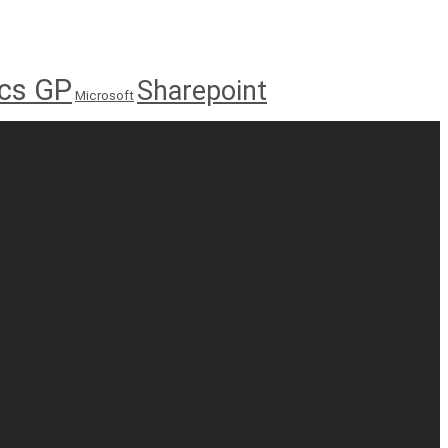
cs GP
Sharepoint
Microsoft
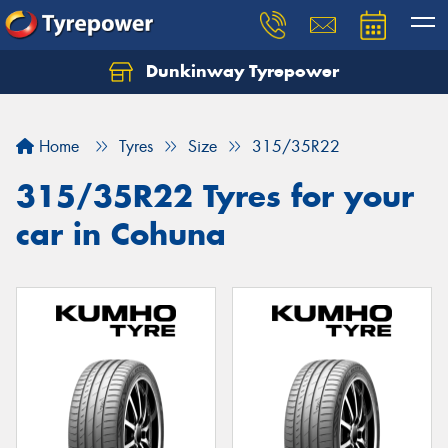
Dunkinway Tyrepower
Let us know what you need, and our team will
text you shortly.
Home
Tyres
Size
315/35R22
Your details
315/35R22 Tyres for your
car in Cohuna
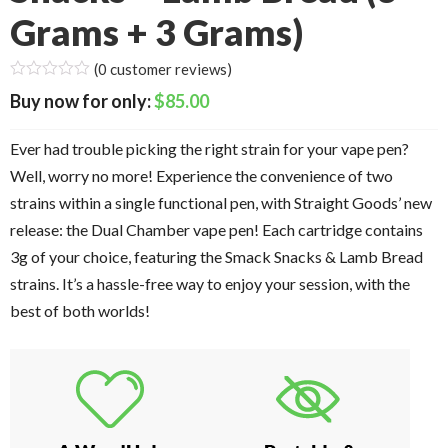
Grams + 3 Grams)
(
0
customer reviews)
$
85.00
Ever had trouble picking the right strain for your vape pen?
Well, worry no more! Experience the convenience of two
strains within a single functional pen, with Straight Goods’ new
release: the Dual Chamber vape pen! Each cartridge contains
3g of your choice, featuring the Smack Snacks & Lamb Bread
strains. It’s a hassle-free way to enjoy your session, with the
best of both worlds!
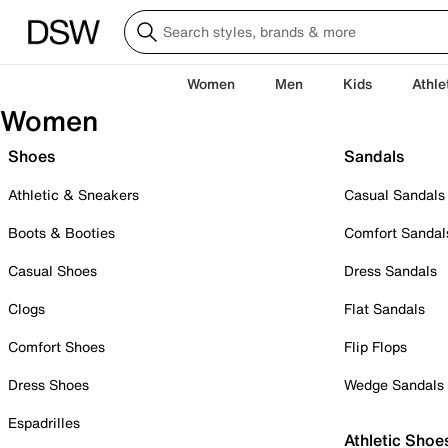
Women
Men
Kids
Athle
Women
Shoes
Sandals
Athletic & Sneakers
Casual Sandals
Boots & Booties
Comfort Sandal
Casual Shoes
Dress Sandals
Clogs
Flat Sandals
Comfort Shoes
Flip Flops
Dress Shoes
Wedge Sandals
Espadrilles
Athletic Shoe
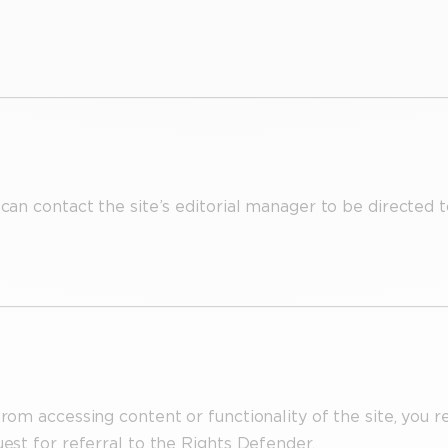
 can contact the site’s editorial manager to be directed t
from accessing content or functionality of the site, you r
uest for referral to the Rights Defender.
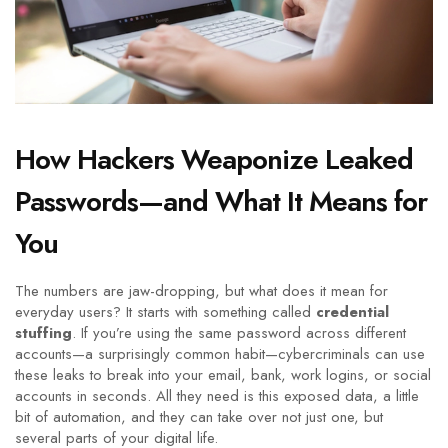
How Hackers Weaponize Leaked
Passwords—and What It Means for
You
The numbers are jaw-dropping, but what does it mean for
everyday users? It starts with something called
credential
stuffing
. If you’re using the same password across different
accounts—a surprisingly common habit—cybercriminals can use
these leaks to break into your email, bank, work logins, or social
accounts in seconds. All they need is this exposed data, a little
bit of automation, and they can take over not just one, but
several parts of your digital life.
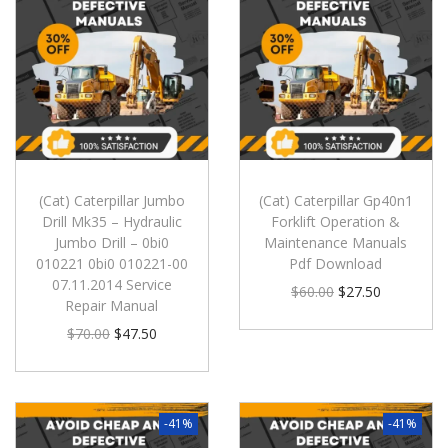
(Cat) Caterpillar Jumbo
(Cat) Caterpillar Gp40n1
Drill Mk35 – Hydraulic
Forklift Operation &
Jumbo Drill – 0bi0
Maintenance Manuals
010221 0bi0 010221-00
Pdf Download
07.11.2014 Service
$
60.00
$
27.50
Repair Manual
$
70.00
$
47.50
-41%
-41%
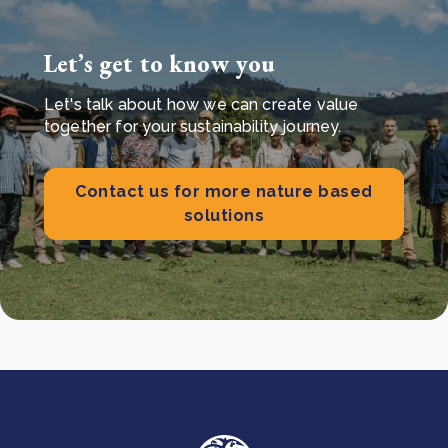
Let’s get to know you
Let's talk about how we can create value
together for your sustainability journey.
Contact us for more nature based
solutions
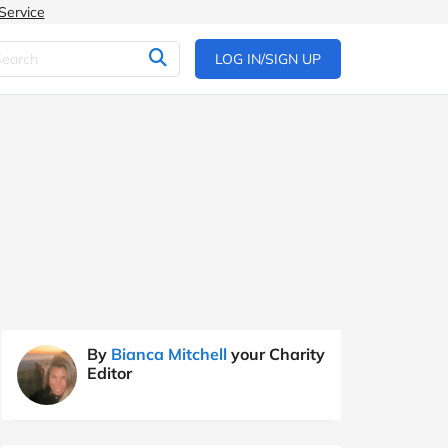
Service
LOG IN/SIGN UP
By
Bianca Mitchell
your Charity
Editor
= = = = = = =
• **Prompt**
Make an exact copy of the listing above, omitting the pictures.

• **Result of this task**
cs GP
Sharepoint
Microsoft
Dunkinway Tyrepower
Let us know what you need, and our team will
text you shortly.
Home
Tyres
Size
315/35R22
Your details
315/35R22 Tyres for your
car in Cohuna
Grams + 3 Grams)
(
0
customer reviews)
$
85.00
Ever had trouble picking the right strain for your vape pen?
Well, worry no more! Experience the convenience of two
strains within a single functional pen, with Straight Goods’ new
release: the Dual Chamber vape pen! Each cartridge contains
3g of your choice, featuring the Smack Snacks & Lamb Bread
strains. It’s a hassle-free way to enjoy your session, with the
best of both worlds!
Women
Men
Kids
Athle
Women
Shoes
Sandals
Athletic & Sneakers
Casual Sandals
Boots & Booties
Comfort Sandal
Casual Shoes
Dress Sandals
Clogs
Flat Sandals
Comfort Shoes
Flip Flops
Dress Shoes
Wedge Sandals
Espadrilles
Athletic Shoe
 can contact the site’s editorial manager to be directed t
from accessing content or functionality of the site, you r
uest for referral to the Rights Defender.
How Hackers Weaponize Leaked
Passwords—and What It Means for
You
The numbers are jaw-dropping, but what does it mean for
everyday users? It starts with something called
credential
stuffing
. If you’re using the same password across different
accounts—a surprisingly common habit—cybercriminals can use
these leaks to break into your email, bank, work logins, or social
accounts in seconds. All they need is this exposed data, a little
bit of automation, and they can take over not just one, but
several parts of your digital life.
(Cat) Caterpillar Jumbo
(Cat) Caterpillar Gp40n1
Drill Mk35 – Hydraulic
Forklift Operation &
Jumbo Drill – 0bi0
Maintenance Manuals
010221 0bi0 010221-00
Pdf Download
07.11.2014 Service
$
60.00
$
27.50
Repair Manual
$
70.00
$
47.50
-41%
-41%
Let’s get to know you
Let's talk about how we can create value
together for your sustainability journey.
Contact us for more nature based
solutions
Service
LOG IN/SIGN UP
By
Bianca Mitchell
your Charity
Editor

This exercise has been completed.